* [EXERCISE INSTRUCTIONS]
In the entries below, the word "breadcrumb" appears on some lines. Copy each of those lines.

Document structure recognition data:
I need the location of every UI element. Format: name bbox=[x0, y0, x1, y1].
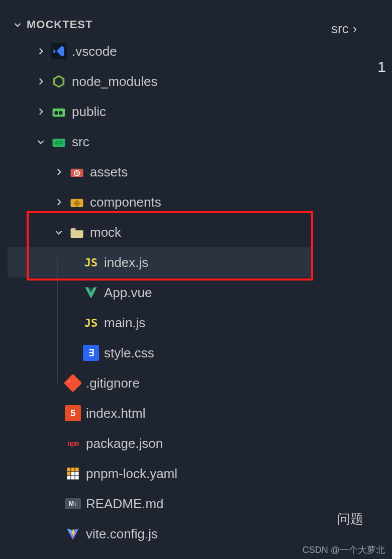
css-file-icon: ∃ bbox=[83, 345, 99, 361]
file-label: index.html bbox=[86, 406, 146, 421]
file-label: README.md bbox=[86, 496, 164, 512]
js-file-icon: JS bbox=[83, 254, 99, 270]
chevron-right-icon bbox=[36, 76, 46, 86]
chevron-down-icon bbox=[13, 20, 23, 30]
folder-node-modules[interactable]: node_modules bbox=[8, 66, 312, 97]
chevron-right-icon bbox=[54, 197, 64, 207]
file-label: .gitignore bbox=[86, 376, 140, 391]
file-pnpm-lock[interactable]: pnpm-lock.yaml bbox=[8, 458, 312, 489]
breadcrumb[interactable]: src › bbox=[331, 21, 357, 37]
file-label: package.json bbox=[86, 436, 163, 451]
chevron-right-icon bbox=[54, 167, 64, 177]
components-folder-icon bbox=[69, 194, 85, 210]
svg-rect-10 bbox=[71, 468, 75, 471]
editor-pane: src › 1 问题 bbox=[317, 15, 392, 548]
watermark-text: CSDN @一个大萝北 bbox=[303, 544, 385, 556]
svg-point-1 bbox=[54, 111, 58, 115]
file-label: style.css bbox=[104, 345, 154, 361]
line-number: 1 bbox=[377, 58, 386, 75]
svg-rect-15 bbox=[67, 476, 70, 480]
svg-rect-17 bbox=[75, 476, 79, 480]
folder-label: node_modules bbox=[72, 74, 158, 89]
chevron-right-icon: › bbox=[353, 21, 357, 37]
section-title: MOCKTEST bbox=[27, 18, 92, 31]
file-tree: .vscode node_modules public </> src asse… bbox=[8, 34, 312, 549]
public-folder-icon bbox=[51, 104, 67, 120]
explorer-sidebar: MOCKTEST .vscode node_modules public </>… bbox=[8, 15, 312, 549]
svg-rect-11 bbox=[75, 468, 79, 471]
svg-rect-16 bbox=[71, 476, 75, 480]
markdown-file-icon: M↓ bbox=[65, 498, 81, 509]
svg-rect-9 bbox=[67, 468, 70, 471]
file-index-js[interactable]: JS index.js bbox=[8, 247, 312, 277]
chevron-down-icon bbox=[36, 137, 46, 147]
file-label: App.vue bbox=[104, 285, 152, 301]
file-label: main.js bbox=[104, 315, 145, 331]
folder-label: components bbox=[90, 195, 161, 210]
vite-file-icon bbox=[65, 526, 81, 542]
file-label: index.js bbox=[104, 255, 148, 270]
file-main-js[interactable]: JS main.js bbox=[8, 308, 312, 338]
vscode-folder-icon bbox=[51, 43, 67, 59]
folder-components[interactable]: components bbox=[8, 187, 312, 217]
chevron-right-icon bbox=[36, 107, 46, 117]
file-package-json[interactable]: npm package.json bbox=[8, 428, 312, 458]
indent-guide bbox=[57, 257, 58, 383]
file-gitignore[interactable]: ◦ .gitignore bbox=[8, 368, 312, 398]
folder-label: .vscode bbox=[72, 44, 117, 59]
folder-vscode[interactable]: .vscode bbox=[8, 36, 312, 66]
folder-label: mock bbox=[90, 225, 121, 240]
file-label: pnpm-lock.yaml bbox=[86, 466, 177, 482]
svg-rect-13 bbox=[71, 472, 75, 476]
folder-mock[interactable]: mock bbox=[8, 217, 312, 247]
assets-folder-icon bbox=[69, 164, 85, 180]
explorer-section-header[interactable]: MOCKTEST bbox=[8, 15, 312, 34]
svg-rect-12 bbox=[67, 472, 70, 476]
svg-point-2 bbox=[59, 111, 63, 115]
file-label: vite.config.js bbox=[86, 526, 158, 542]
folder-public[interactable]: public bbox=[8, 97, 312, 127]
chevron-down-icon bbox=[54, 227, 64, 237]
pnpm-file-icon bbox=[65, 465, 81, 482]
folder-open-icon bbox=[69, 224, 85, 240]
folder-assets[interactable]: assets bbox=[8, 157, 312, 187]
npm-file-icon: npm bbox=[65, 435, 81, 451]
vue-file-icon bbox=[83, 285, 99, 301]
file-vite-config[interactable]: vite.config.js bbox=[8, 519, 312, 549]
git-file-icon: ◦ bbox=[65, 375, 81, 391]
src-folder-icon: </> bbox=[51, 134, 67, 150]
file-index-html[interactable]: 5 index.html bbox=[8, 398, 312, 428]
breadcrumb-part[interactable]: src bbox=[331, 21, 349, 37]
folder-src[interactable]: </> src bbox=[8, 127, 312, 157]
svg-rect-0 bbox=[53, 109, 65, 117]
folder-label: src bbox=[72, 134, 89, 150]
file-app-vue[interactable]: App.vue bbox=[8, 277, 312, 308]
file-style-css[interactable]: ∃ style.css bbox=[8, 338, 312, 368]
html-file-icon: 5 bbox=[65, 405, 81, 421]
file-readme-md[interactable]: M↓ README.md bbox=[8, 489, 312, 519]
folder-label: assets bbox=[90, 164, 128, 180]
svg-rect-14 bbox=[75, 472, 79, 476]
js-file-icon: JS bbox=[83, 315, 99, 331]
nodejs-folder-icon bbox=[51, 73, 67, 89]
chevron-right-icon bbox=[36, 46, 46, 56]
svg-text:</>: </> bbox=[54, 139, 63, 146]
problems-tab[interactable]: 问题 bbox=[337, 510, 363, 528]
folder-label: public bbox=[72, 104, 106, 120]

* [RESULT OF THIS TASK]
breadcrumb[interactable]: src › bbox=[331, 21, 357, 37]
breadcrumb-part[interactable]: src bbox=[331, 21, 349, 37]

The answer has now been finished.